Ein Mann sitzt barfuß auf einem Gartenstuhl im Garten, Aaron J. J. Schmidt arbeitet an den Requisiten für den Film "Die neue Härte". Harmagedon. Stock von Harmagedon. Stab. Zauberer.

Dreh unter erschwerten Bedingungen

Die Produktion von fand unter teils schwierigen Bedingungen statt. Besonders die stark wechselnden Wetterverhältnisse hatten immer wieder Einfluss auf den Drehplan und erforderten spontane Anpassungen während der Produktion. Zusätzlich zwang das schnell wachsende Schilf rund um den See die Produktion mehrfach dazu, Szenen kurzfristig umzuplanen oder neu zu denken.

Gedreht wurde über zwei Sommer hinweg - zunächst im September und Oktober 2022 sowie anschließend im Juni 2023.

Filmposter. "Die neue Härte". Die neue Härte.
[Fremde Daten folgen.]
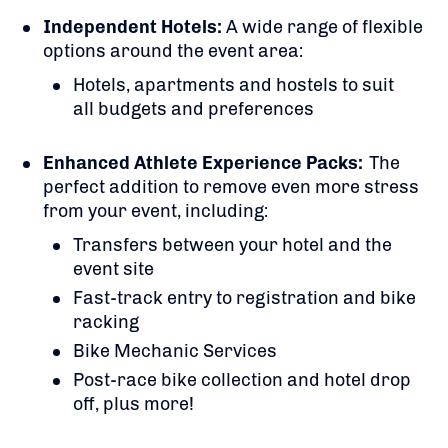
Independent Hotels:
A
wide range of flexible
options around the event area:
Hotels, apartments and hostels to suit
all budgets and preferences
Enhanced Athlete Experience Packs:
The
perfect addition to remove even more stress
from your event, including:
Transfers between your hotel and the
event site
Fast-track entry to registration and bike
racking
Bike Mechanic Services
Post-race bike collection and hotel drop
off, plus more!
Poster. Plakat. Logo. Aaron J. J. Schmidt, Erik Weise, Sinnflut Film, Filmproduktion, kreative Filmproduktionsfirma, junger Regisseur, Debut film, Regenwurm, Männlichkeit.
Filmset von "Die neue Härte". Filmproduktion in Berlin. Die neue Härte am Set mit Regisseur Aaron J. J. Schmidt. Independent Filmproduktion. Filmproducer. Filmproduzent in Berlin.

Vorproduktion

Für die Vorproduktion von „Die neue Härte“ wurden über mehrere Monate hinweg zahlreiche Wälder, Seen und abgelegene Orte in Berlin und Brandenburg gescoutet, um die besondere Atmosphäre des Films einzufangen. Wichtig war dabei vor allem die Balance zwischen wilder, natürlicher Umgebung und guter Zugänglichkeit nahe der Hauptstadt. Besonders die Gemeinde Ahrensfelde erwies sich während der Vorbereitung als äußerst offen und kooperativ und unterstützte das Projekt bei der Suche nach passenden Drehorten.
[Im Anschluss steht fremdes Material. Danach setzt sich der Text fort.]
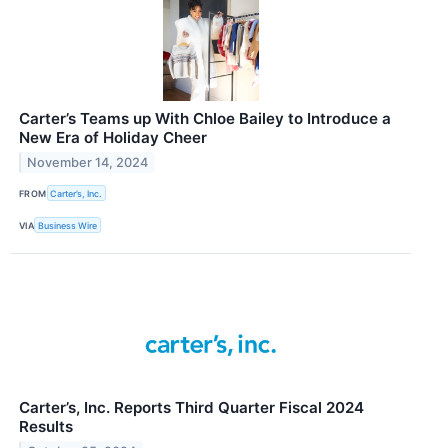
Carter’s Teams up With Chloe Bailey to Introduce a
New Era of Holiday Cheer
November 14, 2024
FROM
Carter’s, Inc.
VIA
Business Wire
Carter’s, Inc. Reports Third Quarter Fiscal 2024
Results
Regisseur Aaron J. J. Schmidt, Kameramann Tim Domsky, Kameramann Tim Häusler am Set von Die neue Härte. "die neue Härte".
Behind the scenes, making of "Die neue Härte". Filmdreh von Die neue Härte in Blumberg. Berlin Brandenburg. Filmset. Regisseur Aaron J. J. Schmidt
Storyboard Die neue Härte
Filmdreh bei Nacht, Filmset nachts, Independent filmproduktion in Berlin brandenburg, Ahrensfelde, Feuer, Regisseur Aaron J. J. Schmidt am Set von "die neue Härte"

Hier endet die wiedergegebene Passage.